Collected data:

Segment Open

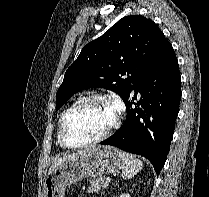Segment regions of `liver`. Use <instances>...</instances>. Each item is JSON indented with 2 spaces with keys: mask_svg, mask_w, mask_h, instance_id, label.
Masks as SVG:
<instances>
[{
  "mask_svg": "<svg viewBox=\"0 0 209 197\" xmlns=\"http://www.w3.org/2000/svg\"><path fill=\"white\" fill-rule=\"evenodd\" d=\"M85 150H81V151H79V152H77V153H73V154H70V155H68V156H63L62 158H59V159H57V160H55V162L52 164V166L50 167V169H49V172H51L55 167H57L58 165H60V164H62V163H64V162H66L68 159H70V158H72V157H74V156H76V155H78V154H81V153H83Z\"/></svg>",
  "mask_w": 209,
  "mask_h": 197,
  "instance_id": "1",
  "label": "liver"
}]
</instances>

Segment Closed

> **TASK PROMPT**
Write the records above out again exactly, but not the pictures.

> **RESPONSE**
Segment regions of `liver`. Use <instances>...</instances>. Each item is JSON indented with 2 spaces with keys: mask_svg, mask_w, mask_h, instance_id, label.
Masks as SVG:
<instances>
[{
  "mask_svg": "<svg viewBox=\"0 0 209 197\" xmlns=\"http://www.w3.org/2000/svg\"><path fill=\"white\" fill-rule=\"evenodd\" d=\"M85 150H81V151H79V152H77V153H73V154H70V155H68V156H63L62 158H59V159H57V160H55V162L52 164V166L50 167V169H49V172H51L55 167H57L58 165H60V164H62V163H64V162H66L68 159H70V158H72V157H74V156H76V155H78V154H81V153H83Z\"/></svg>",
  "mask_w": 209,
  "mask_h": 197,
  "instance_id": "1",
  "label": "liver"
}]
</instances>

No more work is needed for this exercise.